Par Cloé Rawlinson, psychologue, et Hakim Gonthier, directeur, Association Dis No, Lausanne

La problématique des abus sexuels sur mineur·e·s fait l’objet d’une visibilité croissante depuis au moins le début des années 2000, notamment à la suite de certaines affaires qui ont marqué le grand public [1] et amené la problématique sur le devant de la scène médiatique. Dans le milieu académique, l’intérêt pour ce sujet se traduit par une augmentation constante du nombre de publications scientifiques à partir des années 90 [2]. Les estimations indiquent que, dans le monde, 18 à 20 % des filles et 8 % des garçons seraient victimes d’abus sexuels [3]. En Suisse, selon l’étude Optimus [4], 15 % des situations de mauvais traitements envers des enfants concernent une forme de maltraitance sexuelle. Ces chiffres demeurent toutefois sous-évalués car une part conséquente des abus n’est pas reportée.

Si 90 % des auteurs sont des hommes, il est important de noter que les abus intrafamiliaux et dans l’entourage direct [5] restent les plus communs [6]. En outre, un volume considérable d'abus est commis par des enfants ou des adolescents [7]. Ces actes se produisent dans des environnements divers, comprenant le contexte familial ou domestique, les lieux institutionnels tels que les écoles, les organisations religieuses ou les clubs sportifs, ainsi que dans des espaces publics ou virtuels (en ligne donc) [8].

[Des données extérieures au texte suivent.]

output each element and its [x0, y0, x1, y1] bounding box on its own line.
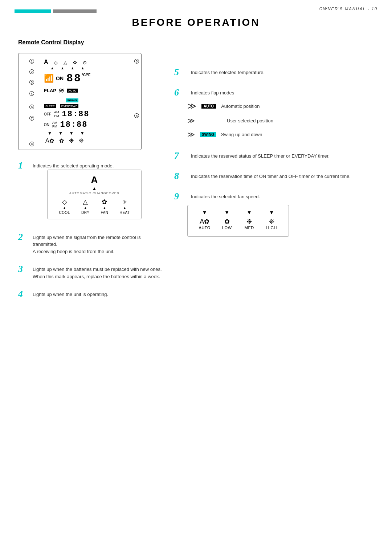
- rd-swing-badge: SWING: [66, 98, 78, 102]
- fan-med-icon: ❉: [246, 218, 252, 226]
- circle-5: 5: [134, 59, 139, 64]
- item-4: 4 Lights up when the unit is operating.: [18, 289, 163, 299]
- item-8: 8 Indicates the reservation time of ON t…: [174, 171, 381, 181]
- fan-low-label: LOW: [222, 226, 232, 230]
- rd-time2: 18:88: [60, 120, 88, 129]
- item-3-text: Lights up when the batteries must be rep…: [33, 264, 163, 280]
- rd-down-arr2: ▼: [58, 131, 63, 136]
- rd-on2-label: ON: [44, 123, 49, 127]
- item-9-num: 9: [174, 192, 187, 201]
- fan-arr3: ▼: [247, 210, 252, 215]
- circle-4: 4: [29, 91, 34, 96]
- flap-swing-badge: SWING: [200, 132, 216, 137]
- rd-cf-label: °C/°F: [82, 73, 90, 77]
- dry-arrow: ▲: [83, 206, 87, 210]
- rd-off-label: OFF: [44, 112, 51, 116]
- left-column: 1 2 3 4 6 7 9 A ◇ △ ✿ ⊙: [11, 53, 163, 308]
- dry-label: DRY: [81, 211, 89, 215]
- fan-arrow: ▲: [103, 206, 106, 210]
- manual-label: OWNER'S MANUAL - 10: [319, 7, 377, 11]
- rd-drop-icon: △: [64, 60, 67, 65]
- item-9: 9 Indicates the selected fan speed. ▼ ▼ …: [174, 192, 381, 237]
- rd-bot-icon4: ❊: [79, 137, 83, 144]
- fan-arr2: ▼: [224, 210, 229, 215]
- circle-7: 7: [29, 116, 34, 121]
- fan-med-label: MED: [245, 226, 254, 230]
- cool-label: COOL: [59, 211, 70, 215]
- fan-arrows-row: ▼ ▼ ▼ ▼: [193, 210, 283, 215]
- item-6: 6 Indicates flap modes ≫ AUTO Automatic …: [174, 88, 381, 144]
- cyan-bar: [15, 9, 51, 13]
- item-2: 2 Lights up when the signal from the rem…: [18, 232, 163, 255]
- rd-sun-icon: ◇: [54, 60, 58, 65]
- circle-2: 2: [29, 69, 34, 74]
- rd-am1: AMPM: [54, 111, 59, 118]
- rd-everyday-badge: EVERYDAY: [60, 104, 78, 108]
- item-5-num: 5: [174, 68, 187, 77]
- mode-auto-changeover: AUTOMATIC CHANGEOVER: [53, 191, 135, 195]
- heat-icon: ✳: [122, 199, 127, 205]
- item-5: 5 Indicates the selected temperature.: [174, 68, 381, 77]
- item-5-text: Indicates the selected temperature.: [191, 68, 265, 76]
- rd-sleep-badge: SLEEP: [44, 104, 56, 108]
- mode-heat: ✳ ▲ HEAT: [120, 199, 130, 215]
- rd-bot-icon1: A✿: [45, 137, 54, 144]
- item-1-text: Indicates the selected operating mode.: [33, 161, 142, 170]
- section-title: Remote Control Display: [18, 39, 392, 46]
- rd-fan-icon: ✿: [73, 60, 77, 65]
- mode-cool: ◇ ▲ COOL: [59, 199, 70, 215]
- item-4-text: Lights up when the unit is operating.: [33, 289, 108, 298]
- gray-bar: [53, 9, 97, 13]
- flap-auto-sym: ≫: [187, 101, 196, 111]
- item-7-num: 7: [174, 151, 187, 161]
- flap-auto-row: ≫ AUTO Automatic position: [187, 101, 273, 111]
- fan-icon: ✿: [102, 199, 107, 205]
- item-2-num: 2: [18, 232, 29, 242]
- rd-a-letter: A: [44, 59, 48, 65]
- item-6-text: Indicates flap modes: [191, 88, 234, 97]
- flap-user-row: ≫ User selected position: [187, 116, 273, 125]
- fan-high-icon: ❊: [269, 218, 274, 226]
- flap-user-desc: User selected position: [227, 118, 273, 123]
- rd-arr3: ▲: [71, 66, 74, 70]
- cool-arrow: ▲: [63, 206, 66, 210]
- rd-arr2: ▲: [61, 66, 64, 70]
- cool-icon: ◇: [62, 199, 67, 205]
- rd-down-arr4: ▼: [80, 131, 85, 136]
- flap-auto-desc: Automatic position: [221, 103, 260, 109]
- mode-dry: △ ▲ DRY: [81, 199, 89, 215]
- flap-modes-section: ≫ AUTO Automatic position ≫ User selecte…: [174, 101, 273, 144]
- fan-high: ❊ HIGH: [262, 218, 282, 230]
- fan-label: FAN: [101, 211, 108, 215]
- item-8-num: 8: [174, 171, 187, 181]
- fan-high-label: HIGH: [266, 226, 277, 230]
- item-2-text: Lights up when the signal from the remot…: [33, 232, 163, 255]
- circle-9: 9: [29, 142, 34, 146]
- item-6-num: 6: [174, 88, 187, 97]
- fan-arr1: ▼: [202, 210, 207, 215]
- circle-1: 1: [29, 59, 34, 64]
- item-1-num: 1: [18, 161, 29, 170]
- fan-auto-label: AUTO: [199, 226, 211, 230]
- flap-user-sym: ≫: [187, 116, 195, 125]
- rd-auto-badge: AUTO: [67, 89, 78, 93]
- circle-6: 6: [29, 105, 34, 109]
- mode-box: A ▲ AUTOMATIC CHANGEOVER ◇ ▲ COOL △ ▲ DR…: [47, 170, 142, 219]
- circle-8: 8: [134, 113, 139, 118]
- fan-icons-row: A✿ AUTO ✿ LOW ❉ MED ❊ HIGH: [193, 218, 283, 230]
- fan-arr4: ▼: [269, 210, 274, 215]
- fan-low-icon: ✿: [224, 218, 230, 226]
- fan-med: ❉ MED: [239, 218, 259, 230]
- rd-heat-icon: ⊙: [83, 60, 87, 65]
- heat-arrow: ▲: [123, 206, 127, 210]
- heat-label: HEAT: [120, 211, 130, 215]
- item-4-num: 4: [18, 289, 29, 299]
- rd-time1: 18:88: [62, 110, 90, 119]
- rd-bot-icon3: ❉: [69, 137, 74, 144]
- item-7: 7 Indicates the reserved status of SLEEP…: [174, 151, 381, 161]
- rd-arr1: ▲: [50, 66, 54, 70]
- rd-down-arr3: ▼: [69, 131, 74, 136]
- circle-3: 3: [29, 80, 34, 85]
- item-8-text: Indicates the reservation time of ON tim…: [191, 171, 351, 180]
- mode-fan: ✿ ▲ FAN: [101, 199, 108, 215]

La prévention des abus sexuels

Longtemps, les efforts de prévention des abus sexuels sur mineur·e·s se sont limités aux approches tertiaires (lire encadré ci-dessous). Mis en œuvre par le système judiciaire à destination des auteurs et des victimes, ils surviennent une fois l’acte commis, dans le but d’assurer la sûreté publique et celle de l’enfant abusé, de punir la transgression et prévenir la récidive, et d’offrir une réparation aux victimes [9]. Les démarches en prévention primaire s’adressent, quant à elles, à la population générale ou à des groupes susceptibles d’être affectés par des abus. Privilégiant une visée éducative et de sensibilisation, elles s’appuient sur des facteurs de protection et de risque [10].

Plus récemment, la nécessité d’une approche en prévention secondaire, agissant sur des groupes spécifiques afin de détecter un risque d’abus avant qu’il ne survienne [11], a été mise en avant. En effet, l’intervention ciblée avant le passage à l’acte s’avère essentielle pour éviter de nouvelles victimes et de nouveaux auteurs. Elle permet de passer d’une logique punitive ou de réparation à une prévention située en amont.

La prévention secondaire peut s’opérer auprès de deux groupes. Le premier concerne les individus présentant une attirance envers des mineur·e·s (attirance pédophile ou hébéphile [12]). Ceux-ci prennent généralement conscience de leur attirance durant l’adolescence ou en tant que jeune adulte, d’où l’importance d’intervenir le plus tôt possible. Le deuxième groupe cible les consommateurs·trices de contenu pédopornographique. Ces deux problématiques peuvent coexister chez certaines personnes, bien que cela ne soit pas toujours le cas.

Trois types de prévention

 

  • Prévention primaire

Toute action ayant pour objectif de prévenir le risque d’occurrence d’un abus sexuel. Ce type de prévention peut s’adresser à la population générale, mais aussi à des groupes susceptibles d’être concernés (par exemple la prévention auprès des enfants dans les écoles).

  • Prévention secondaire

Mesures visant à prévenir les abus sexuels de manière ciblée auprès de personnes ayant une propension plus élevée à commettre des abus, de groupes à risque d’être victime d’abus, ou dans des contextes où le risque d’abus sexuels est élevé (par exemple une ligne d’aide anonyme pour les personnes présentant une attirance sexuelle envers les mineur·e·s).

  • Prévention tertiaire

Mesures réactives qui se mettent en place une fois que l’abus sexuel a eu lieu, auprès des auteurs ou des victimes. Les mesures s’adressant aux auteurs consistent principalement en des suivis en milieu pénitentiaire dans un but de prévention de la récidive. Du côté des victimes, la justice réparatrice procure aux victimes l’accès à des soins (suivi psychologique ou psychothérapeutique) ou à une indemnisation, dans le but de compensation du tort moral subi.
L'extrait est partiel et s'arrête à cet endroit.